## WHAT THIS TASK INVOLVES:
Every line below that has "where" in it should be copied.
DATASET EXTRACT START
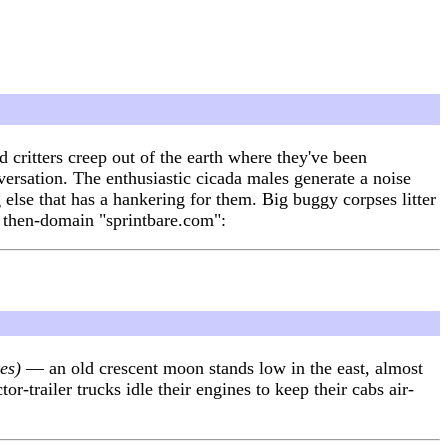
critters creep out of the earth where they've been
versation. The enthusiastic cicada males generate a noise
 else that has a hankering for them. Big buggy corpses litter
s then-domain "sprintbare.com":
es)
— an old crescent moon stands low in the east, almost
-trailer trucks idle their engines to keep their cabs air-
DATASET EXTRACT END
DATASET EXTRACT START
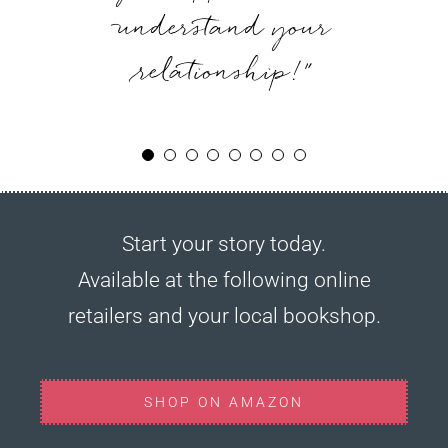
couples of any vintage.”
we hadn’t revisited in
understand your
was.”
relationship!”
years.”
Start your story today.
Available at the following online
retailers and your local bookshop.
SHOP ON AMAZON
DATASET EXTRACT END
DATASET EXTRACT START
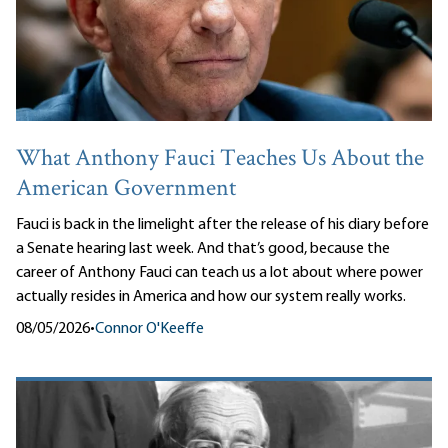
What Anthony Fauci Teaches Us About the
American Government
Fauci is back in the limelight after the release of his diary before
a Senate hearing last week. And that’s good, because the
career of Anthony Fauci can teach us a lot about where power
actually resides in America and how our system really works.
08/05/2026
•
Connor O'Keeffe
DATASET EXTRACT END
## RESULT OF THIS TASK:
critters creep out of the earth where they've been
career of Anthony Fauci can teach us a lot about where power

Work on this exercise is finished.